Furthermore, the solution to the SDE is related to a product of experts approach, where each of the three components (corresponding to the SDE and the two feature extractors) makes distinct contributions to the translated image's realism or faithfulness. This formulation provides a clear understanding of the impact and role each component plays in the final output.

Empirical Results

The authors demonstrate the efficacy of EGSDE through rigorous experimentation on three unpaired I2I tasks: Cat to Dog, Wild to Dog, and Male to Female translations on the AFHQ and CelebA-HQ datasets. It is noteworthy that EGSDE consistently surpasses existing SBDM-based methods across most evaluation metrics. By adjusting hyperparameters, EGSDE achieves state-of-the-art realism scores, evidenced by highly competitive Fréchet Inception Distance (FID) values.
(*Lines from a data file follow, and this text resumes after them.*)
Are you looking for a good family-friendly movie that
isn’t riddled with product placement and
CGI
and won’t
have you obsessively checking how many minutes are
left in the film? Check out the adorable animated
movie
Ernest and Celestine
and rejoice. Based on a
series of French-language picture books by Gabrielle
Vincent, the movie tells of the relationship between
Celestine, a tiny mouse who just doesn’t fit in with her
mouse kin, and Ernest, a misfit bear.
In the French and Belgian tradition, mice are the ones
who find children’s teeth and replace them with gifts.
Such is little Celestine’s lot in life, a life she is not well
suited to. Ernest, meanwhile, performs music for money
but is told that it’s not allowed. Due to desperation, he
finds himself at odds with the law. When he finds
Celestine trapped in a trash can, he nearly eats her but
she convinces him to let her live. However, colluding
Practical and Theoretical Implications

The incorporation of energy functions for guiding image translation marks a substantial development in the field of generative modeling, particularly for applications requiring high-fidelity translations without paired datasets. Practically, EGSDE's capability to maintain a flexible balance between realism and faithfulness can be critical in domains like medical imaging and style transfer, where detail preservation is essential.

Theoretically, this work sparks potential developments in the broader adoption of energy-based models for various stochastic sampling tasks in AI. The product of experts framework further provides a robust conceptual path for incorporating multiple discriminative elements directly into generative processes.

Future Directions

The paper opens avenues for future exploration, suggesting possibilities such as more complex domain-independent feature extractors using disentangled representation learning techniques. Additionally, there is potential for further investigation into faster and more efficient sampling methods, given the computational demands demonstrated in unpaired I2I tasks.

In conclusion, EGSDE represents a significant stride in unpaired I2I translations, pushing the boundaries of existing techniques while setting the stage for further innovation in leveraging energy functions within generative models.